Methods: precore and core promoter regions of 25 HBV isolates from the patients with hepatic failure were analyzed by polymerase chain reaction (PCR) direct sequencing approach.
Results: precore G-to-A¹⁸⁹⁶ mutants were iden tified in 16 (64%) of the 25 isolates. The “hot spot” mutations at A-to-T¹⁷⁶² and G-to-A¹⁷⁶⁴ were present together in 19 (76%) of the 25 isolates, while C-to-T¹⁶⁵³ and T-to-C¹⁷⁵³ eXisted in a mutually exclusive manner and more frequently in hepatic failure with liver cirrhosis group than in hepatic failure with chronic hepatitis group (100% vs 50%). Both A¹⁸⁹⁶ and T1762-A¹⁷⁶⁴ could be found frequently in HBeAg-positive subjects (77.8% and 88.9%), whereas T¹⁶⁵³/C¹⁷⁵³ was more prevalent in anti-HBe-positive subjects than in HBeAg-positive subjects (93.8% vs 33.3%).

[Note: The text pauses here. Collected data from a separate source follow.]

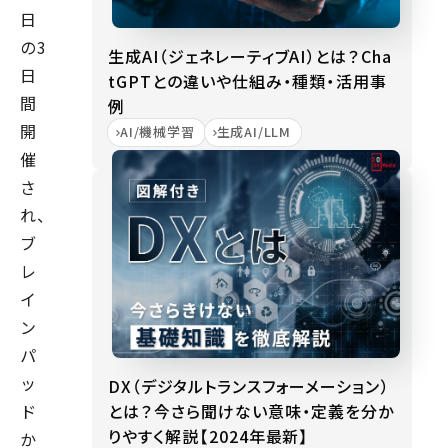
日
の3
生成AI（ジェネレーティブAI）とは？Cha
日
tGPTとの違いや仕組み・種類・活用事
間
例
開
AI/機械学習
生成AI/LLM
催
さ
れ、
ブ
レ
イ
ン
パ
ッ
DX（デジタルトランスフォーメーション）
とは？今さら聞けない意味・定義を分か
ド
りやすく解説【2024年最新】
か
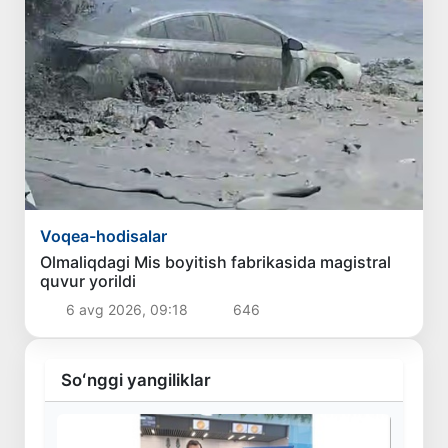
Voqea-hodisalar
Olmaliqdagi Mis boyitish fabrikasida magistral
quvur yorildi
6 avg 2026, 09:18
646
Soʻnggi yangiliklar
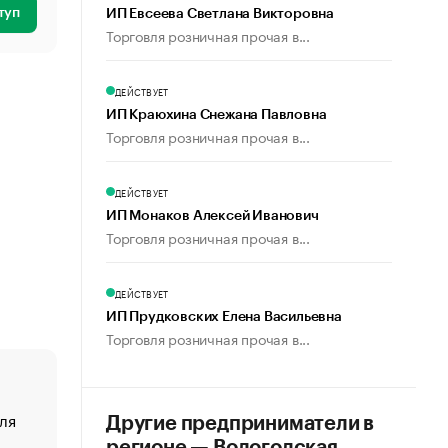
туп
ИП Евсеева Светлана Викторовна
Торговля розничная прочая в...
ДЕЙСТВУЕТ
ИП Краюхина Снежана Павловна
Торговля розничная прочая в...
ДЕЙСТВУЕТ
ИП Монаков Алексей Иванович
Торговля розничная прочая в...
ДЕЙСТВУЕТ
ИП Прудковских Елена Васильевна
Торговля розничная прочая в...
ля
«От спорта тело стареет иначе». Как живет глава ко
Другие предприниматели в
создавшей GTA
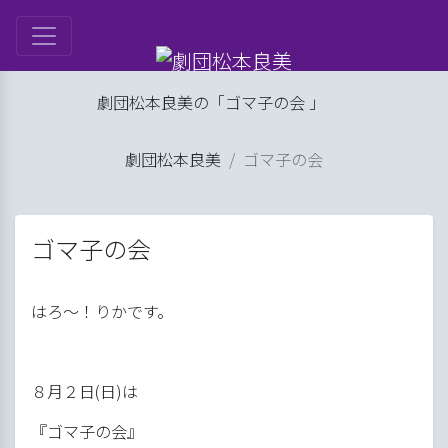
は
劇団松本良美の「ゴマ子の会 」
ル
劇団松本良美
ゴマ子の会
ップ
げ
良美
ゴマ子の会
はろ～！りかです。
８月２日(日)は
『ゴマ子の会』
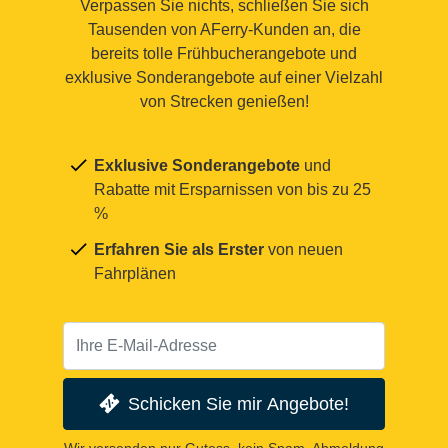
Verpassen Sie nichts, schließen Sie sich
Tausenden von AFerry-Kunden an, die
bereits tolle Frühbucherangebote und
exklusive Sonderangebote auf einer Vielzahl
von Strecken genießen!
Exklusive Sonderangebote
und
Rabatte mit Ersparnissen von bis zu 25
%
Erfahren Sie als Erster
von neuen
Fahrplänen
Schicken Sie mir Angebote!
Wir versenden nur Gutess, kein Spam. Abmeldung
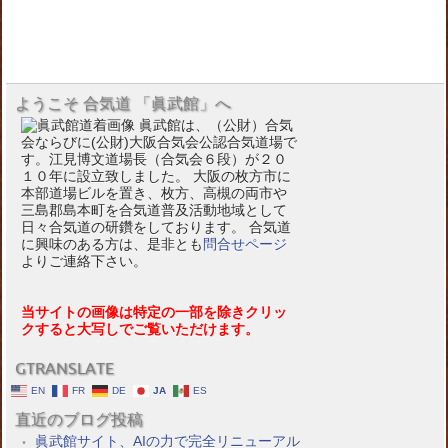
ようこそ 合気道 「眞武館」へ
眞武館は、（公財）合気
会ならびに(公財)大阪合気会公認合気道場で
す。江見博文道場長（合気会６段）が２０
１０年に設立致しました。 大阪の枚方市に
本部道場ビルを置き、枚方、高槻の両市や
三島郡島本町を合気道普及活動地域として
日々合気道の研鑽をしております。 合気道
に興味のある方は、是非とも
問合せページ
よりご連絡下さい。
当サイトの画像は特定の一部を除きクリッ
クすると大写しでご覧いただけます。
GTRANSLATE
EN
FR
DE
JA
ES
直近のブログ投稿
眞武館サイト、AIの力で完全リニューアル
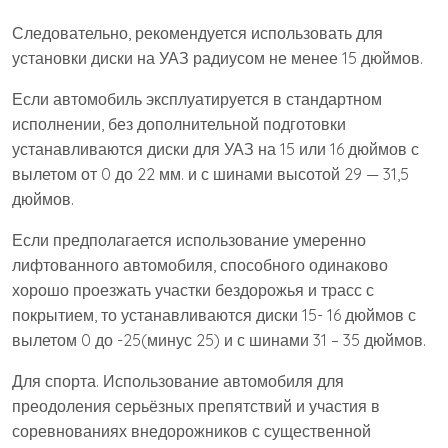
Следовательно, рекомендуется использовать для
установки диски на УАЗ радиусом не менее 15 дюймов.
Если автомобиль эксплуатируется в стандартном
исполнении, без дополнительной подготовки
устанавливаются диски для УАЗ на 15 или 16 дюймов с
вылетом от 0 до 22 мм. и с шинами высотой 29 — 31,5
дюймов.
Если предполагается использование умеренно
лифтованного автомобиля, способного одинаково
хорошо проезжать участки бездорожья и трасс с
покрытием, то устанавливаются диски 15- 16 дюймов с
вылетом 0 до -25(минус 25) и с шинами 31 – 35 дюймов.
Для спорта. Использование автомобиля для
преодоления серьёзных препятствий и участия в
соревнованиях внедорожников с существенной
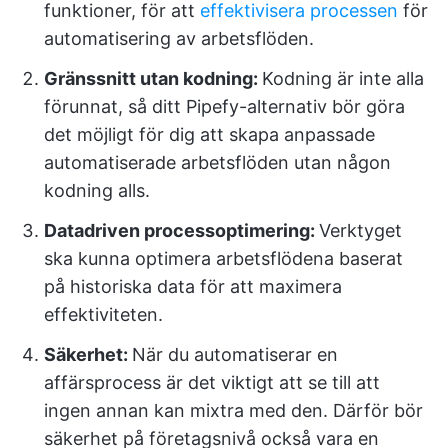
funktioner, för att
effektivisera processen
för
automatisering av arbetsflöden.
Gränssnitt utan kodning:
Kodning är inte alla
förunnat, så ditt Pipefy-alternativ bör göra
det möjligt för dig att skapa anpassade
automatiserade arbetsflöden utan någon
kodning alls.
Datadriven processoptimering:
Verktyget
ska kunna optimera arbetsflödena baserat
på historiska data för att maximera
effektiviteten.
Säkerhet:
När du automatiserar en
affärsprocess är det viktigt att se till att
ingen annan kan mixtra med den. Därför bör
säkerhet på företagsnivå också vara en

Conclusions: The whole frequency of mutations in precore and core promoter gene will become more frequent as HBV infection is to be persistent. Mutation to T¹⁶⁵³/C¹⁷⁵³ may be useful as a marker for hepatic failure. It requires further study whether the mixed infection of mutants and wilds will develop and affect the condition of HBeAg in serum along the progression of liver disease.